Michigan within the service area set forth in that allocation

 

agreement.

 

     (h) "Qualified equity investment" means any equity investment

 

in, or long-term debt security issued by, a qualified community

 

development entity that is acquired after July 1, 2009 at its

 

original issuance solely in exchange for cash, has at least 85% of

 

its cash purchase price used by the qualified community development

 

entity to make qualified low-income community investments in

 

qualified active low-income community businesses located in this

 

state, and is designated by the qualified community development

 

entity as a qualified equity investment under this section and is

 

certified by the Michigan economic development corporation as not

 

exceeding the limitation contained in subsection (10).
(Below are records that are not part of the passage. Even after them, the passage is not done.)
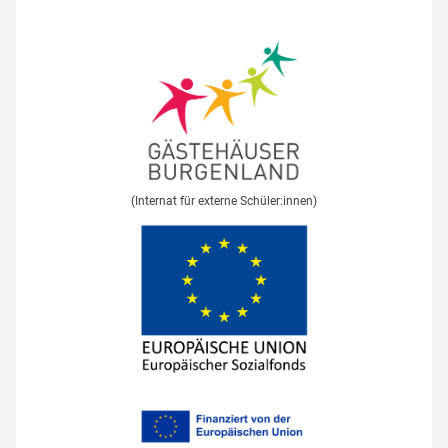
(Internat für externe Schüler:innen)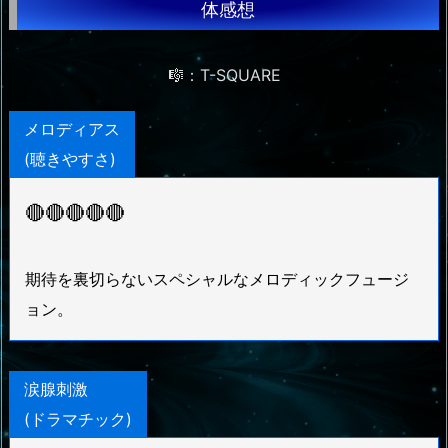
体感想
🎼：T-SQUARE
メロディアス
(聴きやすさ)
🔴🔴🔴🔴🔴
期待を裏切らないスペシャルなメロディックフュージ
ョン。
涙腺刺激
(ドラマチック)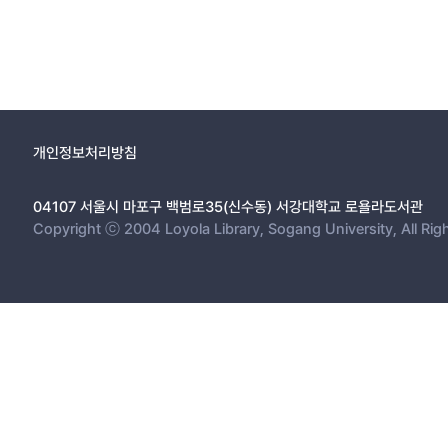
개인정보처리방침
04107 서울시 마포구 백범로35(신수동) 서강대학교 로욜라도서관
Copyright ⓒ 2004 Loyola Library, Sogang University, All Rig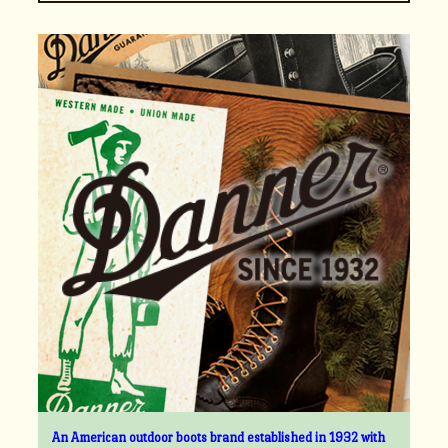
An American outdoor boots brand established in 1932 with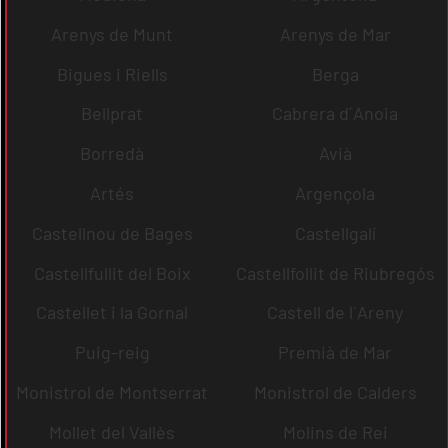
Arenys de Munt
Arenys de Mar
Bigues i Riells
Berga
Bellprat
Cabrera d´Anoia
Borredà
Avià
Artés
Argençola
Castellnou de Bages
Castellgalí
Castellfullit del Boix
Castellfollit de Riubregós
Castellet i la Gornal
Castell de l´Areny
Puig-reig
Premià de Mar
Monistrol de Montserrat
Monistrol de Calders
Mollet del Vallès
Molins de Rei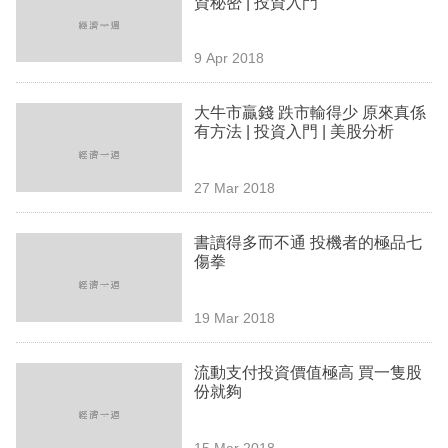
資秘密 | 投資入門
業
科
9 Apr 2018
技
大牛市贏錢 跌市輸得少 原來真係
職
有方法 | 投資入門 | 美股分析
場
27 Mar 2018
生
活
書讀得多而不通 投機者的極品七
傷拳
時
事
19 Mar 2018
專
欄
流動支付投資價值極高 買一隻股
份就夠
訂
閱
15 Mar 2018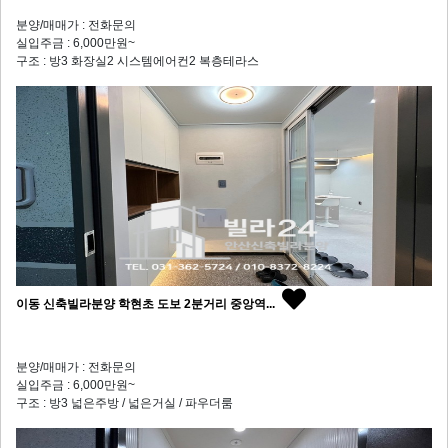
분양/매매가 : 전화문의
실입주금 : 6,000만원~
구조 : 방3 화장실2 시스템에어컨2 복층테라스
이동 신축빌라분양 학현초 도보 2분거리 중앙역...
분양/매매가 : 전화문의
실입주금 : 6,000만원~
구조 : 방3 넓은주방 / 넓은거실 / 파우더룸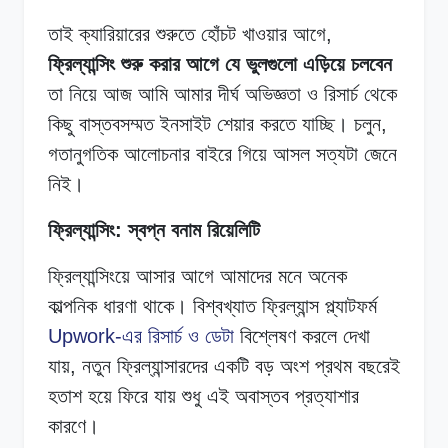
তাই ক্যারিয়ারের শুরুতে হোঁচট খাওয়ার আগে,
ফ্রিল্যান্সিং শুরু করার আগে যে ভুলগুলো এড়িয়ে চলবেন
তা নিয়ে আজ আমি আমার দীর্ঘ অভিজ্ঞতা ও রিসার্চ থেকে
কিছু বাস্তবসম্মত ইনসাইট শেয়ার করতে যাচ্ছি। চলুন,
গতানুগতিক আলোচনার বাইরে গিয়ে আসল সত্যটা জেনে
নিই।
ফ্রিল্যান্সিং: স্বপ্ন বনাম রিয়েলিটি
ফ্রিল্যান্সিংয়ে আসার আগে আমাদের মনে অনেক
কাল্পনিক ধারণা থাকে। বিশ্বখ্যাত ফ্রিল্যান্স প্ল্যাটফর্ম
Upwork-এর রিসার্চ ও ডেটা
বিশ্লেষণ করলে দেখা
যায়, নতুন ফ্রিল্যান্সারদের একটি বড় অংশ প্রথম বছরেই
হতাশ হয়ে ফিরে যায় শুধু এই অবাস্তব প্রত্যাশার
কারণে।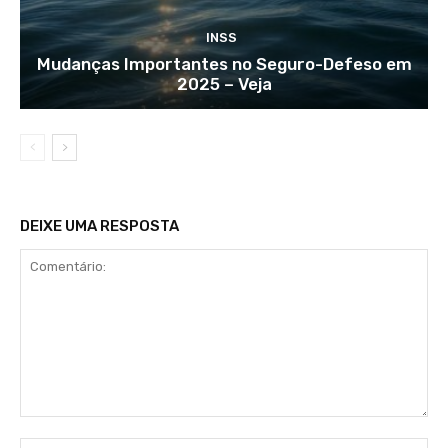
INSS
Mudanças Importantes no Seguro-Defeso em
2025 – Veja
DEIXE UMA RESPOSTA
Comentário:
No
Qualified

 

equity investment includes any qualified equity investment that is

 

not acquired after July 1, 2009 at its original issuance solely in

 

exchange for cash if the investment was a qualified equity

 

investment in the hands of a prior holder.

 

     (i) "Qualified low-income community investment" means, subject

 

to the limitation provided under this subdivision, any capital or

 

equity investment in, or loan to, any qualified active low-income

 

community business made after July 1, 2009. With respect to any 1

 

qualified active low-income community business, the maximum amount

 

allowed of qualified low-income community investments made in that

 


business, on a collective basis with all of its affiliates, with

 

proceeds of qualified equity investments certified as eligible for

 

tax credits under this section, whether issued to 1 or more

 

qualified community development entities, is $10,000,000.00.